When ordered by the Prince to expand SIGER instead, a crestfallen PROUST replied, Of course we can do that, but we need an international department. PROUST’s idea: Bring in three French intelligence officers to handle liaison.
I shook my head and reiterated the hazards of permitting another country to co-opt the Prince’s intelligence service.
The Prince phoned me at midnight the following evening.
“Let me guess,” I quipped. “You want a martini?”
In fact, the Prince wanted to drop by M-Base next afternoon for further discussion.
But before him, JLA appeared at M-Base, at 7:30 in the morning—his normal time for starting work.
The day before, a Monegasque banker had sent JLA a case of champagne. So the chef de cabinet devised a gift policy: He shared the champagne among Palace staff and let it be known, as an example to others, that all Palace staff will share any gifts directed to me.
I provided JLA with a cryptographic cell phone for future communication. (I gave the Prince one, too, but Albert neglected to learn how to operate it—and, in any case, neglected to carry it with him. He could hardly be blamed for this; he already carried two cell phones and received, he once calculated, fifty calls per hour, mostly from women who believed it their destiny to become Albert's princess.)
I possessed information from a reliable source that Thierry LACOSTE had re-vamped his concept of creating a “kitchen cabinet,” whose true aim would be to wield influence from behind-the-scenes by those (LACOSTE, Steven Saltzman) who maintained conflicts of interest.

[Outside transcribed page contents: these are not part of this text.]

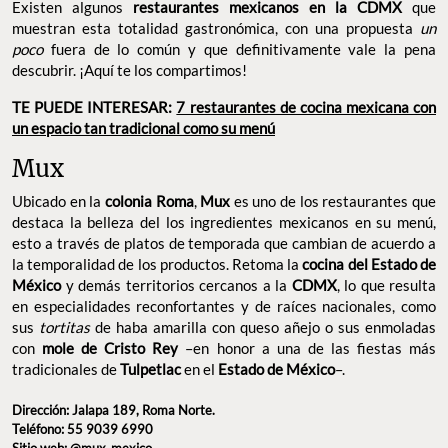
Existen algunos
restaurantes mexicanos en la CDMX
que
muestran esta totalidad gastronómica, con una propuesta
un
poco
fuera de lo común y que definitivamente vale la pena
descubrir. ¡Aquí te los compartimos!
TE PUEDE INTERESAR:
7 restaurantes de cocina mexicana con
un espacio tan tradicional como su menú
Mux
Ubicado en la
colonia Roma
,
Mux
es uno de los restaurantes que
destaca la belleza del los ingredientes mexicanos en su menú,
esto a través de platos de temporada que cambian de acuerdo a
la temporalidad de los productos. Retoma la
cocina del Estado de
México
y demás territorios cercanos a la
CDMX
, lo que resulta
en especialidades reconfortantes y de raíces nacionales, como
sus
tortitas
de haba amarilla con queso añejo o sus enmoladas
con
mole de Cristo Rey
–en honor a una de las fiestas más
tradicionales de
Tulpetlac
en el
Estado de México
–.
Dirección: Jalapa 189, Roma Norte.
Teléfono: 55 9039 6990
Sitio web:
@mux_mexico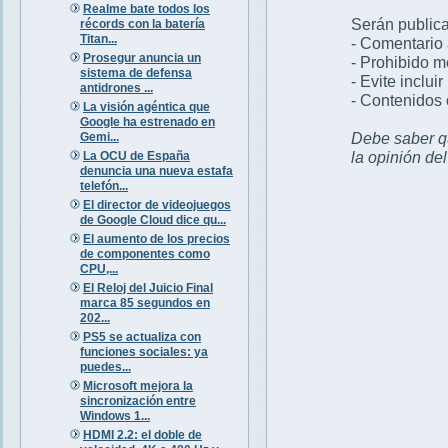
Realme bate todos los
Serán publica
récords con la batería
Titan...
- Comentario 
Prosegur anuncia un
- Prohibido 
sistema de defensa
- Evite inclui
antidrones ...
- Contenidos 
La visión agéntica que
Google ha estrenado en
Debe saber qu
Gemi...
la opinión de
La OCU de España
denuncia una nueva estafa
telefón...
El director de videojuegos
de Google Cloud dice qu...
El aumento de los precios
de componentes como
CPU,...
El Reloj del Juicio Final
marca 85 segundos en
202...
PS5 se actualiza con
funciones sociales: ya
puedes...
Microsoft mejora la
sincronización entre
Windows 1...
HDMI 2.2: el doble de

Lacoste: "Bathroom cabinet"
“We don’t need a kitchen cabinet,” said a bemused JLA. “We’ve got a real one. I’ll tell the Prince that I’ll leave if a kitchen cabinet is created.”
“May they at least form a bathroom cabinet?” I joked.
LACOSTE had just told JLA’s new cabinet communications director about his meetings in Los Angeles with Tamara ROTOLO’s lawyers, and then instructed her not to tell JLA, which was not only petty, but also insensitive and downright stupid.
It validated other stories doing the rounds about LACOSTE’s indiscretion and incompetence.
Also this: LACOSTE was trying to launch a “think-tank conference” in Monaco and had sent the Palace a six-figure invoice to foot the cost.
JLA intended to speak to LACOSTE later in the day--to annul the invoice and quash his plan for a “think-tank.”
And so, by now, LACOSTE, among others, were sorry JLA had wound up as the Prince’s chef de cabinet.
The un-sheathed knives were being sharpened.
HEBDO: Is it true that you asked him to make reports?
ALBERT: No. It was he who said he heard many rumors in Monaco and has taken the initiative to write notes on different people.